Voltando à faculdade... me inscrevi caladinha. Fiz as provas de habilidades específicas, passei. Fiquei feliz! Estava em dúvida se passaria ou não... mas há quatro anos atrás fiz um curso livre de desenho na Guignard com a Letícia. Fiz porque me deu na veneta de fazer. Quis fazer um curso de desenho de observação para limpar meu olhar como coreógrafa. Na verdade, sempre invento de fazer algum curso de algo que nunca fiz para me desafiar, me estimular, me provocar. É bom aprender. É bom estudar. É bom conhecer pessoas novas e conversar, trocar ideias. Pois bem, esse curso de desenho que fiz com a Letícia me ajudou muito na hora dessa prova de habilidade específica que foi um desenho de observação e um desenho de criatividade.

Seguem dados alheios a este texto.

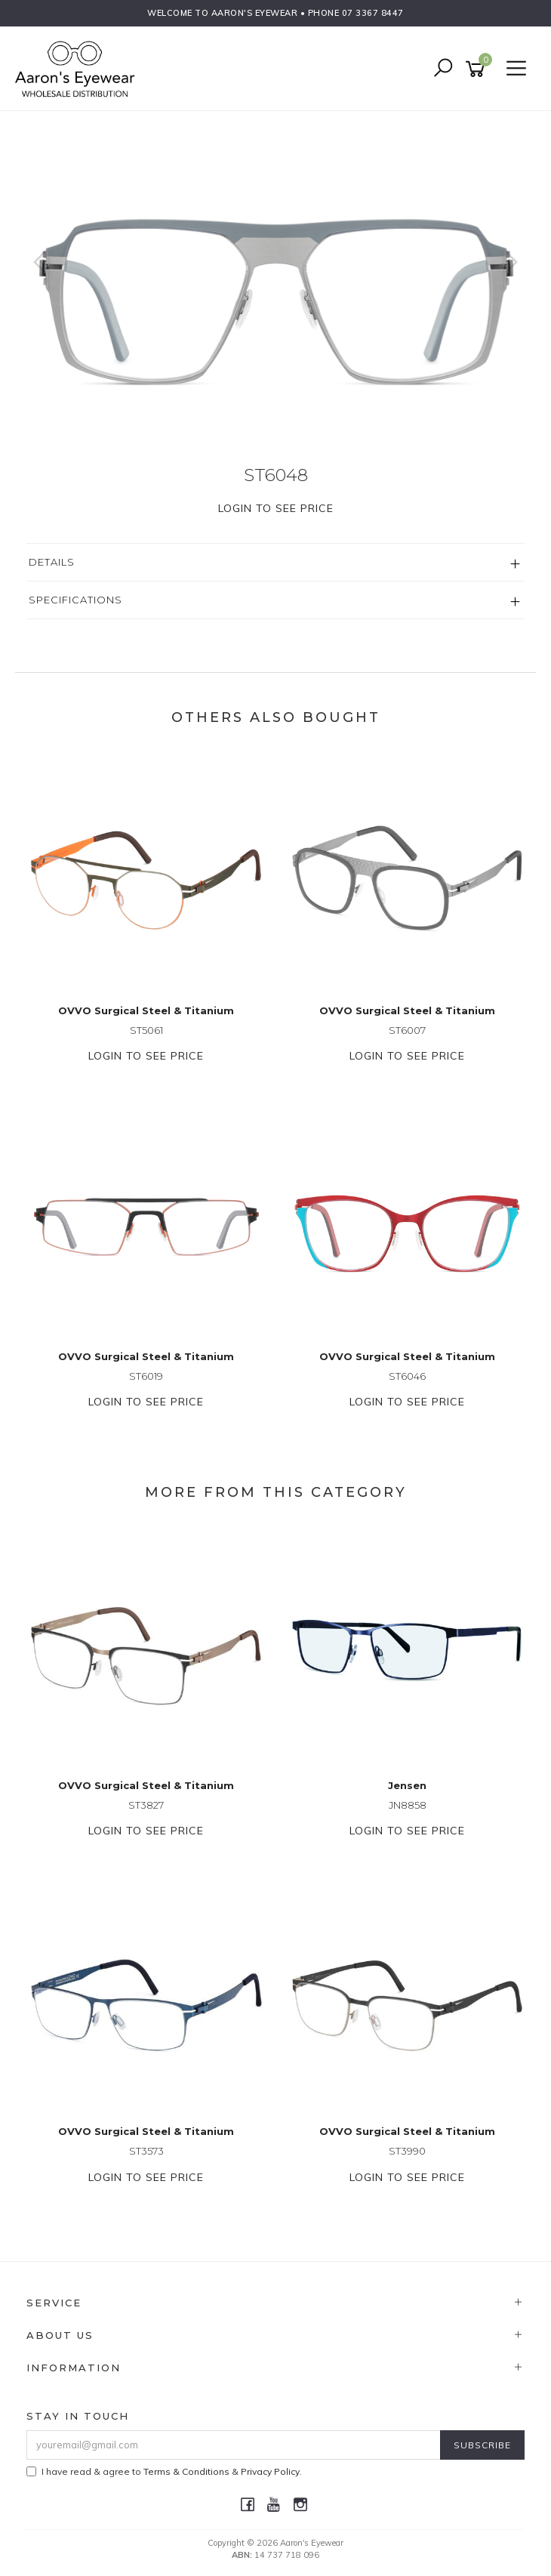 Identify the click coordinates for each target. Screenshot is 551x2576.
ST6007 (407, 1030)
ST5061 (146, 1030)
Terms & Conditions (186, 2471)
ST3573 (146, 2151)
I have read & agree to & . (164, 2471)
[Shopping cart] (478, 69)
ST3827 (146, 1805)
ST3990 (407, 2151)
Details (52, 562)
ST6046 (407, 1376)
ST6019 (146, 1376)
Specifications (75, 600)
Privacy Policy (270, 2471)
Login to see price (276, 508)
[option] (275, 277)
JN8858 (407, 1805)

O vestibular foi 20 de janeiro. Eu não ia viajar mesmo. Li os livros. A barca dos Amantes e O Triste Fim de Policarpo Quaresma. Fiz o vestibular.

Em fevereiro saiu o resultado. Só então falei para todo mundo. Meus pais ficaram muito felizes e toda a minha família e meus amigos. Quanto a isso tenho muita sorte. À minha volta, todas as pessoas sempre me apoiaram e incentivaram para que eu seguisse minha carreira na Arte.